THE PROBLEM » All lines in the records below that hold "minutes" are to be shown.

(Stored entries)
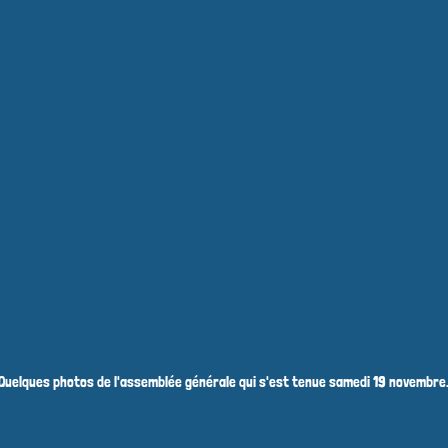
Quelques photos de l'assemblée générale qui s'est tenue samedi 19 novembre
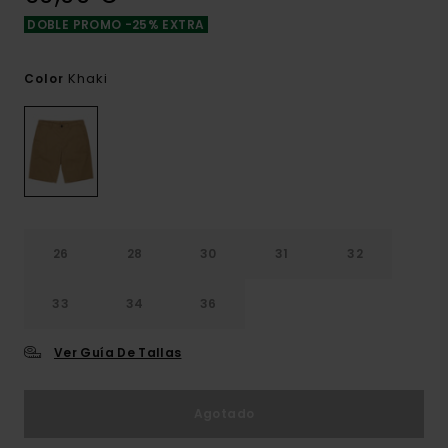
DOBLE PROMO -25% EXTRA
Khaki
Color
26
28
30
31
32
33
34
36
Ver Guía De Tallas
Agotado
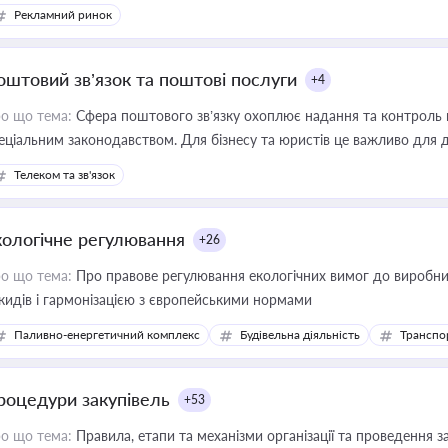
конодавстві у цій сфері
Рекламний ринок
оштовий зв’язок та поштові послуги
+4
о що тема:
Сфера поштового зв’язку охоплює надання та контроль 
еціальним законодавством. Для бізнесу та юристів це важливо для д
єстрах і забезпечення прав споживачів.
Телеком та зв'язок
кологічне регулювання
+26
о що тема:
Про правове регулювання екологічних вимог до виробни
кидів і гармонізацією з європейськими нормами
Паливно-енергетичний комплекс
Будівельна діяльність
Транспо
роцедури закупівель
+53
о що тема:
Правила, етапи та механізми організації та проведення за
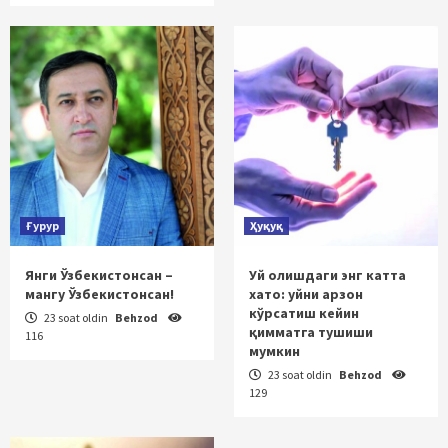
Ғурур
Ҳуқуқ
Янги Ўзбекистонсан –
Уй олишдаги энг катта
мангу Ўзбекистонсан!
хато: уйни арзон
кўрсатиш кейин
23 soat oldin
Behzod
қимматга тушиши
116
мумкин
23 soat oldin
Behzod
129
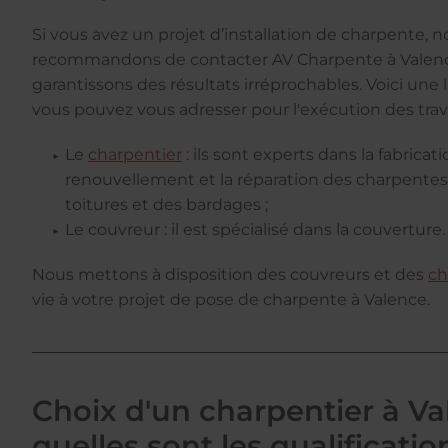
Si vous avez un projet d’installation de charpente, 
recommandons de contacter AV Charpente à Valenc
garantissons des résultats irréprochables. Voici une 
vous pouvez vous adresser pour l'exécution des tra
Le
charpentier
: ils sont experts dans la fabricatio
renouvellement et la réparation des charpentes,
toitures et des bardages ;
Le couvreur : il est spécialisé dans la couverture.
Nous mettons à disposition des couvreurs et des
ch
vie à votre projet de pose de charpente à Valence.
Choix d'un charpentier à Va
quelles sont les qualificati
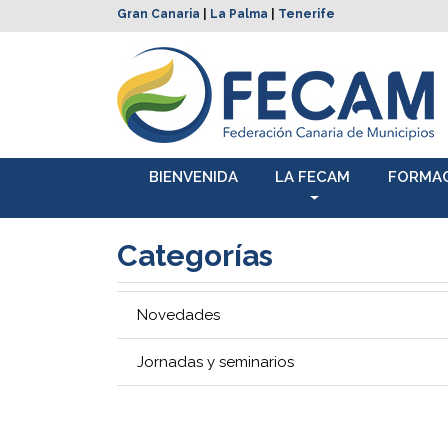
Gran Canaria
|
La Palma
|
Tenerife
BIENVENIDA
LA FECAM
FORMA
Categorías
Novedades
Jornadas y seminarios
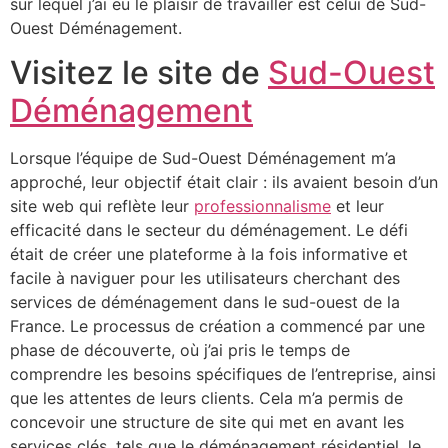
sur lequel j’ai eu le plaisir de travailler est celui de Sud-
Ouest Déménagement.
Visitez le site de
Sud-Ouest
Déménagement
Lorsque l’équipe de Sud-Ouest Déménagement m’a
approché, leur objectif était clair : ils avaient besoin d’un
site web qui reflète leur
professionnalisme
et leur
efficacité dans le secteur du déménagement. Le défi
était de créer une plateforme à la fois informative et
facile à naviguer pour les utilisateurs cherchant des
services de déménagement dans le sud-ouest de la
France. Le processus de création a commencé par une
phase de découverte, où j’ai pris le temps de
comprendre les besoins spécifiques de l’entreprise, ainsi
que les attentes de leurs clients. Cela m’a permis de
concevoir une structure de site qui met en avant les
services clés, tels que le déménagement résidentiel, le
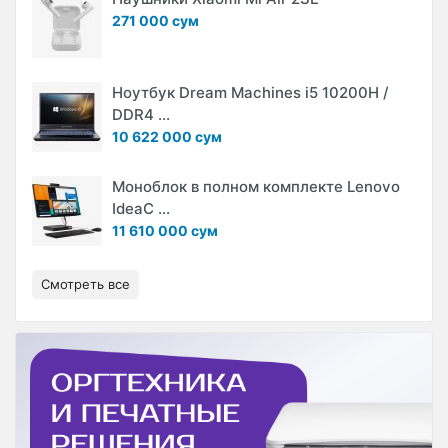
271 000 сум
Ноутбук Dream Machines i5 10200H /
DDR4 ...
10 622 000 сум
Моноблок в полном комплекте Lenovo
IdeaC ...
11 610 000 сум
Смотреть все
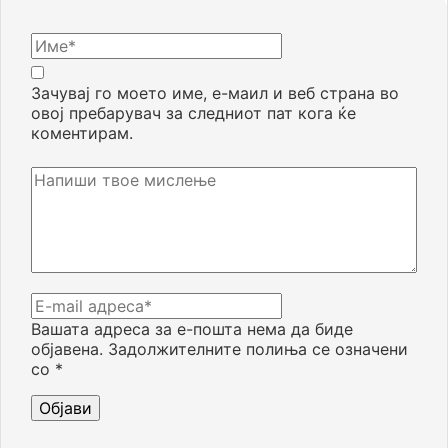
Зачувај го моето име, е-маил и веб страна во
овој пребарувач за следниот пат кога ќе
коментирам.
Вашата адреса за е-пошта нема да биде
објавена.
Задолжителните полиња се означени
со
*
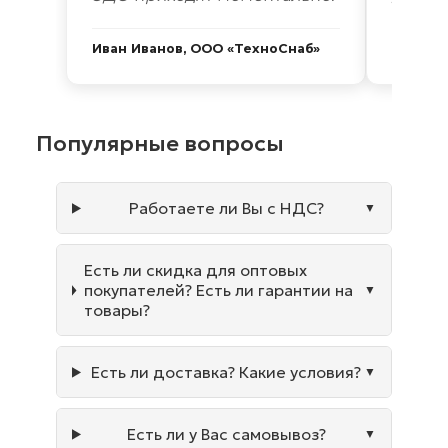
Иван Иванов, ООО «ТехноСнаб»
Сергей
Популярные вопросы
Работаете ли Вы с НДС?
Есть ли скидка для оптовых
покупателей? Есть ли гарантии на
товары?
Есть ли доставка? Какие условия?
Есть ли у Вас самовывоз?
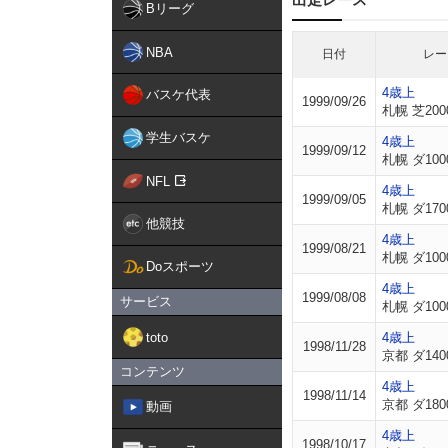
Bリーグ
NBA
日付
レー
4歳上
バスケ代表
1999/09/26
札幌 芝200
学生バスケ
4歳上
1999/09/12
札幌 ダ100
NFL
4歳上
1999/09/05
札幌 ダ170
他競技
4歳上
1999/08/21
札幌 ダ100
Doスポーツ
4歳上
1999/08/08
サービス
札幌 ダ100
toto
4歳上
1998/11/28
京都 ダ140
コンテンツ
4歳上
1998/11/14
京都 ダ180
動画
4歳上
1998/10/17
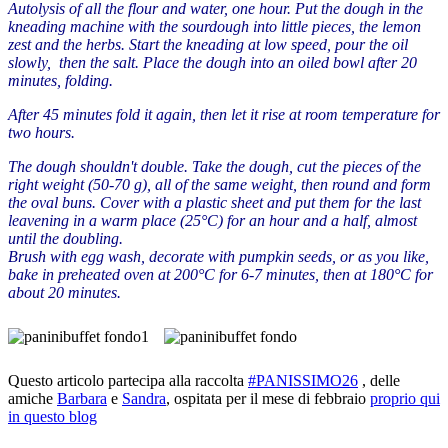
Autolysis of all the flour and water, one hour. Put the dough in the
kneading machine with the sourdough into little pieces, the lemon
zest and the herbs. Start the kneading at low speed, pour the oil
slowly, then the salt. Place the dough into an oiled bowl after 20
minutes, folding.
After 45 minutes fold it again, then let it rise at room temperature for
two hours.
The dough s
houldn't
double.
Take the dough
,
cut
the
pieces
of the
right weight
(
50-70
g
), all of the same weight, then round
and form
the oval buns
.
Cover with
a plastic sheet
and put them
for the last
leavening
in a
warm place (25°C)
for an hour
and a half
,
almost
until the
doubling
.
Brush
with egg wash
,
decorate
with
pumpkin
seeds, or
as
you
like
,
bake in
preheated oven
at 200°C for
6-7
minutes
,
then
at 180°C for
about
20
minutes
.
Questo articolo partecipa alla raccolta
#PANISSIMO26
, delle
amiche
Barbara
e
Sandra
, ospitata per il mese di febbraio
proprio qui
in questo blog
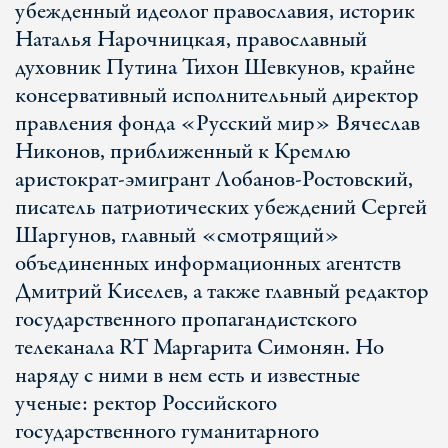
убежденный идеолог православия, историк
Наталья Нарочницкая, православный
духовник Путина Тихон Шевкунов, крайне
консервативный исполнительный директор
правления фонда «Русский мир» Вячеслав
Никонов, приближенный к Кремлю
аристократ-эмигрант Лобанов-Ростовский,
писатель патриотических убеждений Сергей
Шаргунов, главный «смотрящий»
объединенных информационных агентств
Дмитрий Киселев, а также главный редактор
государственного пропагандистского
телеканала RT Маргарита Симонян. Но
наряду с ними в нем есть и известные
ученые: ректор Российского
государственного гуманитарного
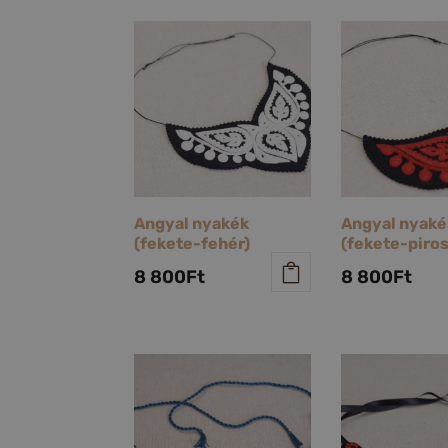
Angyal nyakék
Angyal nyaké
(fekete-fehér)
(fekete-piros
8 800
Ft
8 800
Ft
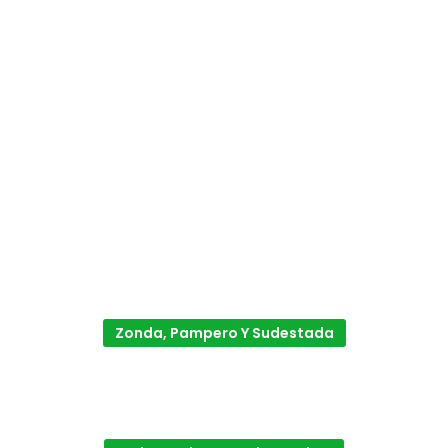
Zonda, Pampero Y Sudestada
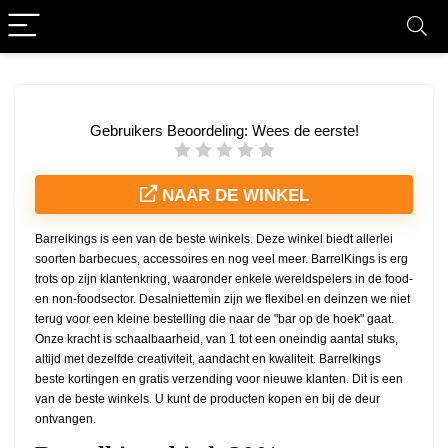
Gebruikers Beoordeling:
Wees de eerste!
NAAR DE WINKEL
Barrelkings is een van de beste winkels. Deze winkel biedt allerlei
soorten barbecues, accessoires en nog veel meer. BarrelKings is erg
trots op zijn klantenkring, waaronder enkele wereldspelers in de food-
en non-foodsector. Desalniettemin zijn we flexibel en deinzen we niet
terug voor een kleine bestelling die naar de "bar op de hoek" gaat.
Onze kracht is schaalbaarheid, van 1 tot een oneindig aantal stuks,
altijd met dezelfde creativiteit, aandacht en kwaliteit. Barrelkings
beste kortingen en gratis verzending voor nieuwe klanten. Dit is een
van de beste winkels. U kunt de producten kopen en bij de deur
ontvangen.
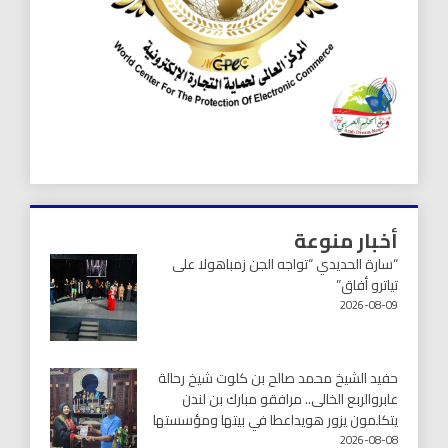
أخبار منوعة
“سارة الحديدي “تواجه الجن زمباهولا على
تياترو أفاق”
2026-08-09
حفيد الشيخ محمد صالح بن كلوت شيخ رحالة
عابروالربع الخالى.. مرافقو مبارك بن لندن
يتكلمون يزور هويداعطا في بيتها ومؤسستها
2026-08-08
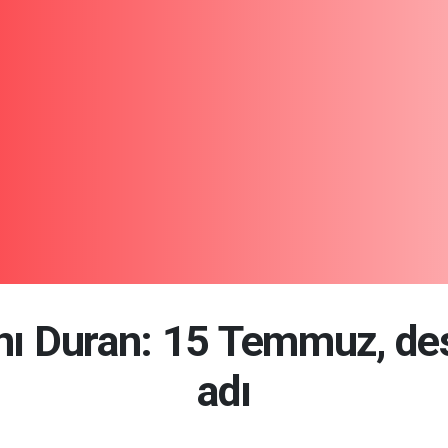
nı Duran: 15 Temmuz, des
adı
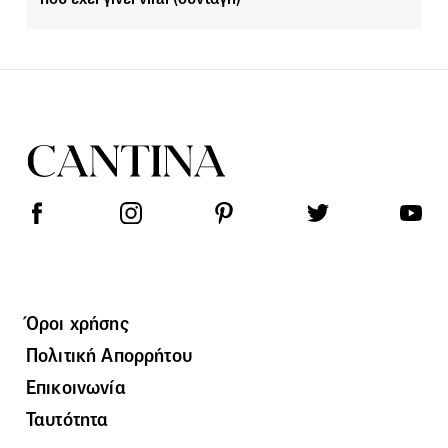
Όροι χρήσης
Πολιτική Απορρήτου
Επικοινωνία
Ταυτότητα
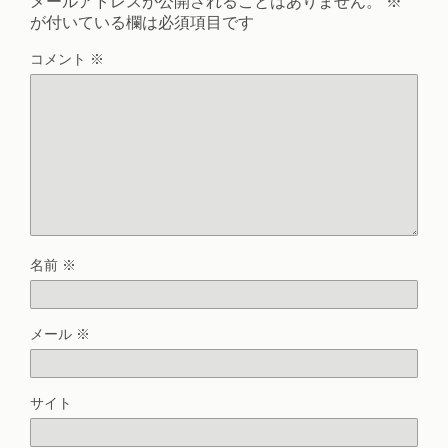
メールアドレスが公開されることはありません。
※
が付いている欄は必須項目です
コメント
※
名前
※
メール
※
サイト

OUTPUT FOR THIS TASK »
minutes, folding.
After 45 minutes fold it again, then let it rise at room temperature for
minutes
minutes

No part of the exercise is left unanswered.